I have some scalar field $p$ and a 2nd order tensor $\textbf{T}$ such that
$div( \ \textbf{T} \ \textbf{grad}(p) \ )=0$
$\textbf{curl}(\ \textbf{T} \ \textbf{grad}(p) \ )=\textbf{0} $
$\textbf{T}$ is positive definite, i.e. $\textbf{a} \cdot \textbf{T}\textbf{a} >0 \ \ \ \forall \ \textbf{a} \in E$
I am trying to show that $\textbf{T}=\textbf{T}^T$. Is is true? If yes, how can I prove it? I've been working on it for the past few days and keep running in circles, I need help.
If it isn't true, what if I assume $\textbf{T}$ is constant, then is it symmetric? I'd appreciate any input.
This isn't true. For example let $$\mathbf{T}=\begin{pmatrix}2&2&2\\ 0&2&2\\ 0&0&2 \end{pmatrix}$$ everywhere.
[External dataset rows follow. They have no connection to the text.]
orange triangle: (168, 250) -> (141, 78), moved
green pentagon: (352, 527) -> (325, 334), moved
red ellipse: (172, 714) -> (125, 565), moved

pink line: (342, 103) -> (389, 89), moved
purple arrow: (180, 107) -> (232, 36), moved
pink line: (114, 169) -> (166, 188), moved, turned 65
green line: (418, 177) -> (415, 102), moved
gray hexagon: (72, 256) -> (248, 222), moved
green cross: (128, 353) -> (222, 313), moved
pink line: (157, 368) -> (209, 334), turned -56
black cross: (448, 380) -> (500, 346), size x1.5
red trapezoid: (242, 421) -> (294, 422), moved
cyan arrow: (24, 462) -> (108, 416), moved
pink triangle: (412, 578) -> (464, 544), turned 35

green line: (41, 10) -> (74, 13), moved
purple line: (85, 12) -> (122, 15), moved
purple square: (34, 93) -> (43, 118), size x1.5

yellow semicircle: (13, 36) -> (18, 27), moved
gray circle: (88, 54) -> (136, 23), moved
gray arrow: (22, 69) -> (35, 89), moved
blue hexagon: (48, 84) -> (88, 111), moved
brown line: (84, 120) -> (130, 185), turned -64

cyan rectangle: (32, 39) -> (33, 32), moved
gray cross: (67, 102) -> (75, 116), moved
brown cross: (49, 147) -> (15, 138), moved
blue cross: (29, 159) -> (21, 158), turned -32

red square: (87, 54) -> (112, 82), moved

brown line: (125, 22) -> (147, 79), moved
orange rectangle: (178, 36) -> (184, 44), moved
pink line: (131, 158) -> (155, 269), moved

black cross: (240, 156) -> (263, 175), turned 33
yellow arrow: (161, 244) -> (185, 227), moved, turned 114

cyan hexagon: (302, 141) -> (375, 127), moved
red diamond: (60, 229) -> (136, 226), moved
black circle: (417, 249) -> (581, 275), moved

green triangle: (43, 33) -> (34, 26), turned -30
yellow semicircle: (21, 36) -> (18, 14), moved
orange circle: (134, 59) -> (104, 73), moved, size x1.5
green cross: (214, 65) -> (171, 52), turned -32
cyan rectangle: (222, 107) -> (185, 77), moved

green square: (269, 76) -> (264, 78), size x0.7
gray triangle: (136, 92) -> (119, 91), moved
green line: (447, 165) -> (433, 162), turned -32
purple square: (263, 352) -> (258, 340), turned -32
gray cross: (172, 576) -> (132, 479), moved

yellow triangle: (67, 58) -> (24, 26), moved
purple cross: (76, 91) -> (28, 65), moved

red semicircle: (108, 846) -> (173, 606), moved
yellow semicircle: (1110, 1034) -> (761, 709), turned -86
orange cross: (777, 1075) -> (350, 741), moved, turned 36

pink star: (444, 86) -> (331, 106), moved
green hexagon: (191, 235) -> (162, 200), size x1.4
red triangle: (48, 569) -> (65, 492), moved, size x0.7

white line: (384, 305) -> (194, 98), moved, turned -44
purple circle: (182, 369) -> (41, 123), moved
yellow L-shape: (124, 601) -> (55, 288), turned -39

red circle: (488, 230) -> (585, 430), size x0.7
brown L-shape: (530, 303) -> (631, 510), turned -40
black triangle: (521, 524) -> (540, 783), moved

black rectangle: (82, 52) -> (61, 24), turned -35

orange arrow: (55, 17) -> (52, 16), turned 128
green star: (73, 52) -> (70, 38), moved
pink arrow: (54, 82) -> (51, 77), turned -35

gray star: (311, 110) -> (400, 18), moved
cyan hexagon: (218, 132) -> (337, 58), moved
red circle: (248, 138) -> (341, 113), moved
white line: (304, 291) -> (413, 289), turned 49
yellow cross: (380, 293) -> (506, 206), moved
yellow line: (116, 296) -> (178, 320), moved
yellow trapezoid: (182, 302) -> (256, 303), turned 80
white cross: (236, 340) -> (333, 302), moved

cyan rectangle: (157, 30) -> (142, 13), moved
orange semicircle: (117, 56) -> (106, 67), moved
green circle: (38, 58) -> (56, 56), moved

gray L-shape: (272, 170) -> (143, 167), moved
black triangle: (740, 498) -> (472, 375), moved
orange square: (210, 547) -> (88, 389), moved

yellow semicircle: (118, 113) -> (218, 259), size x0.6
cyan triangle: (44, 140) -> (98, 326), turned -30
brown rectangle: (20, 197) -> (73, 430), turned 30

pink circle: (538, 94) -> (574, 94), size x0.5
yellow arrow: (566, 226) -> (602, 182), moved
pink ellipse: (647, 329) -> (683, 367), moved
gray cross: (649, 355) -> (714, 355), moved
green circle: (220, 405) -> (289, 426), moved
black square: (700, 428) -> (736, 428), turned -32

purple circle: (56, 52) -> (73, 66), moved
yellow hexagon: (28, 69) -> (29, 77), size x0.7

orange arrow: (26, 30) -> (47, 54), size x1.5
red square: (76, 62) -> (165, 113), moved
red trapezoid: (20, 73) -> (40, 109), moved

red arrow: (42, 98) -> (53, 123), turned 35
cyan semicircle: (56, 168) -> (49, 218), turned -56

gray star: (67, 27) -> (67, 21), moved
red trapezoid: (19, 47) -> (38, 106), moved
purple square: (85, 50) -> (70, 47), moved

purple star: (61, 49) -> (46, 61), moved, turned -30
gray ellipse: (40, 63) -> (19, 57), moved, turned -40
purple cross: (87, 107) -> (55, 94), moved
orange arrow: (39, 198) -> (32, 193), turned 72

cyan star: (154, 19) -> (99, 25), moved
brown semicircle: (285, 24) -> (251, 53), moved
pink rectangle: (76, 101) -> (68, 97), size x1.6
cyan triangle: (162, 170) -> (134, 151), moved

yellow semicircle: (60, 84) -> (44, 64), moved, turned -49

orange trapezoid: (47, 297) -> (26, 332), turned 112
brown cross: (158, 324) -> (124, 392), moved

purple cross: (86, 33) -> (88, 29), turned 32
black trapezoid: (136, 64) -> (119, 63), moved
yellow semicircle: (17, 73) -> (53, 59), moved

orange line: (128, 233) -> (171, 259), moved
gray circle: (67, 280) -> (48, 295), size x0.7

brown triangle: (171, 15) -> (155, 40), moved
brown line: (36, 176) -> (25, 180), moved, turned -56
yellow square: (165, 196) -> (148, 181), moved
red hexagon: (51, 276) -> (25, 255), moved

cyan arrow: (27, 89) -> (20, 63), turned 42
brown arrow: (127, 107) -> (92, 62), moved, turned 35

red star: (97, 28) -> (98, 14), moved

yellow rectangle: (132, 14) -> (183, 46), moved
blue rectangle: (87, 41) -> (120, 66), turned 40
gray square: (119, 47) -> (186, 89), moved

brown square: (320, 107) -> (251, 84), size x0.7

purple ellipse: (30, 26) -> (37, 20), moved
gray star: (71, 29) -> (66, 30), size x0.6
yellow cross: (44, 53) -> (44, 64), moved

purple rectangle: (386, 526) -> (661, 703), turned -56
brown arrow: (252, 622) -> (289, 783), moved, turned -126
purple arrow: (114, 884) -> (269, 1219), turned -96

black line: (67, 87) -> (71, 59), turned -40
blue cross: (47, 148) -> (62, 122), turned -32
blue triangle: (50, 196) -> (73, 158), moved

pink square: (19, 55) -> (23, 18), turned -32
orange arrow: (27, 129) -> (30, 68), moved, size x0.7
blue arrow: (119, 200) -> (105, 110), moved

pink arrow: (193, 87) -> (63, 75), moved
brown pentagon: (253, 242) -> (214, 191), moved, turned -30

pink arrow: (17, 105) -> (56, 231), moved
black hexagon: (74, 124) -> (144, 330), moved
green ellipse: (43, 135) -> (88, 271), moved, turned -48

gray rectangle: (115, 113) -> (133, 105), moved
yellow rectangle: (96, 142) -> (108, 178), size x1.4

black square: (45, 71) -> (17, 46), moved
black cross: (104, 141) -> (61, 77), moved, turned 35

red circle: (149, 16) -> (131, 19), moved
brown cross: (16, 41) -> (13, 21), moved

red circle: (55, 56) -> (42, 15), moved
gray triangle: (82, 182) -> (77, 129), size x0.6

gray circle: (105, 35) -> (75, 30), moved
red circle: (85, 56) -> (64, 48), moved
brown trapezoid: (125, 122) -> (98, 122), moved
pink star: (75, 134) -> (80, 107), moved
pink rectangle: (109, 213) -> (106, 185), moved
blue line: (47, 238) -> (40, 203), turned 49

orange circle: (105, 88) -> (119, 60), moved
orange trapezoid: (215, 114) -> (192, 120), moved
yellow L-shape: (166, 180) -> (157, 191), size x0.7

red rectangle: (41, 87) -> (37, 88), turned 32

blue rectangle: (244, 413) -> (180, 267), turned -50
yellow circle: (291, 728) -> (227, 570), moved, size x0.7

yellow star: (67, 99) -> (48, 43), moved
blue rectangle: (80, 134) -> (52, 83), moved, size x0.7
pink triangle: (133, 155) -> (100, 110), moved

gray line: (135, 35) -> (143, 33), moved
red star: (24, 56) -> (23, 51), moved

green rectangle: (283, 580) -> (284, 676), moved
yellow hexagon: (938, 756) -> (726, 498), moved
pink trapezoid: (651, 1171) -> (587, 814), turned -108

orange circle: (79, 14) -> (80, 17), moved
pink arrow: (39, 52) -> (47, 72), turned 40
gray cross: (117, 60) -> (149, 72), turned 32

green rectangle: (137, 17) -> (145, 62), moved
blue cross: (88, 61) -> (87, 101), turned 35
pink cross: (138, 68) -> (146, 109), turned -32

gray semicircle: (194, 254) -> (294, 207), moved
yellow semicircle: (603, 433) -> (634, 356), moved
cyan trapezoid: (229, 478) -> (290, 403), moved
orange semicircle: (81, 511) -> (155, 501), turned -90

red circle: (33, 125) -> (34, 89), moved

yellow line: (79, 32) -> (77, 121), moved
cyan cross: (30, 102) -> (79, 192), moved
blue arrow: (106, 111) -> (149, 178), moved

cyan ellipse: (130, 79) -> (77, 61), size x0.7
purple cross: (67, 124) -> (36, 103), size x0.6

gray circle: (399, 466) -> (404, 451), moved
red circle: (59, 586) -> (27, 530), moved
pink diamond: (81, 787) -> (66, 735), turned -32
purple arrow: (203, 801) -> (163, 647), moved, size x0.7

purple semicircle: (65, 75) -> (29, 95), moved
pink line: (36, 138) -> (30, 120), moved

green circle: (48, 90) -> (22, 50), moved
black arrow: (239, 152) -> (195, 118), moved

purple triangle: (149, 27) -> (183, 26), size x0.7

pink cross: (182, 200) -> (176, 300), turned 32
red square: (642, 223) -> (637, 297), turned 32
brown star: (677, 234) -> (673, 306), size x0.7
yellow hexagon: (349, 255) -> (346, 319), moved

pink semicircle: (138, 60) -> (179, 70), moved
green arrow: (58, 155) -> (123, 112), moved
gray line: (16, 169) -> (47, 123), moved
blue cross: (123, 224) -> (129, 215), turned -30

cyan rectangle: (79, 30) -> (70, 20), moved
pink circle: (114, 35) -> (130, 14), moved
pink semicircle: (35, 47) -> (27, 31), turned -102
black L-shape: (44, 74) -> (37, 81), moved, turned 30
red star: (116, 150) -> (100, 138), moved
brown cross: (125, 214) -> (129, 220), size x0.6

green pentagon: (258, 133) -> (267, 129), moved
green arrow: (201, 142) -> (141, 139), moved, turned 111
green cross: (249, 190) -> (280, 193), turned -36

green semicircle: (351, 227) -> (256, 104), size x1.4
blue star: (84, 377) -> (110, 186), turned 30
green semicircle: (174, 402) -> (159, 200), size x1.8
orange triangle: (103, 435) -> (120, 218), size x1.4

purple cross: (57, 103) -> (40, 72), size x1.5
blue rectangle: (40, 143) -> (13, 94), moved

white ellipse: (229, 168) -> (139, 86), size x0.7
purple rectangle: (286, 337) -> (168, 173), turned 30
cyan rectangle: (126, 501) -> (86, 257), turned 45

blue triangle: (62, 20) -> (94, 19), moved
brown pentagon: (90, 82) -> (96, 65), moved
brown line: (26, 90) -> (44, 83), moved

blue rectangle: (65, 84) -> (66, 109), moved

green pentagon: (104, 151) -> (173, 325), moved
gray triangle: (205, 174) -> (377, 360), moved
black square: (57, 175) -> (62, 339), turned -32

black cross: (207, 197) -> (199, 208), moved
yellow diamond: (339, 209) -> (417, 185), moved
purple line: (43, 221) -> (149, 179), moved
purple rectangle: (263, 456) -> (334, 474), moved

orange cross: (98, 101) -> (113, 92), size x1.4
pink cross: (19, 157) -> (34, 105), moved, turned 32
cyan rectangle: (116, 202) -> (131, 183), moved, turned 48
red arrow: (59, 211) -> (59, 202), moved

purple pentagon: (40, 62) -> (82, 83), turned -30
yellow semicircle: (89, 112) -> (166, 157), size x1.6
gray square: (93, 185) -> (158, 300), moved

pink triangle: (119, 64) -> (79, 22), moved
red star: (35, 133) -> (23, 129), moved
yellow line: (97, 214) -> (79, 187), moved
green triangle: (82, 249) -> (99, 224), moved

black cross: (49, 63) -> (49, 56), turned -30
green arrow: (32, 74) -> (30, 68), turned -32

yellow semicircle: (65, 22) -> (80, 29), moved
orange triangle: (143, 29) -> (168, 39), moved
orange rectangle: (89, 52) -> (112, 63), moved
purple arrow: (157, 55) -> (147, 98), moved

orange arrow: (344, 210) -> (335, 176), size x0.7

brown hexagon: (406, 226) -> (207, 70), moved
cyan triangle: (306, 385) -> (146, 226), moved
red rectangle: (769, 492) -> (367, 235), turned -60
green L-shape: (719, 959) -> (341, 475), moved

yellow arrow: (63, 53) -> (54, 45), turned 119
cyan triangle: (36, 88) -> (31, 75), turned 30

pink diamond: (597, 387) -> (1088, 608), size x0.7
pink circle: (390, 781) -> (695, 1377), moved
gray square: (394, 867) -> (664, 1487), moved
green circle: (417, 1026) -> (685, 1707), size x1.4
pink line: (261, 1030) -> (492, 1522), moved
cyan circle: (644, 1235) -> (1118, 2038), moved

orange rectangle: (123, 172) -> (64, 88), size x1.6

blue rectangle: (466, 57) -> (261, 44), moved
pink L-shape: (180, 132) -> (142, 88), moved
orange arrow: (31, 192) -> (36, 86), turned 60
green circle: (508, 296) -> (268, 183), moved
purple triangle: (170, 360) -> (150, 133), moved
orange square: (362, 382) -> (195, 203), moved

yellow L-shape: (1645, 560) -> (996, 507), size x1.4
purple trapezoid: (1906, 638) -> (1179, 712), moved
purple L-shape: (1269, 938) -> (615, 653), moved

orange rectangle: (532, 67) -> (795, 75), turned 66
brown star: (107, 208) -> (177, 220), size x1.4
Then $\mathbf{a}\cdot\mathbf{T}\mathbf{a}=2a_1^2+2a_2^2+2a_3^2+2a_1a_2+2a_2a_3+2a_3a_1$ $=(a_1+a_2)^2+(a_2+a_3)^2+(a_3+a_1)^2>0$
Let $p$ be any scalar field with a constant gradient, for example $p(x,y,z)=x$. Then $\mathbf{T}\;\mathbf{grad}(p)$ is constant and so has zero divergence and curl.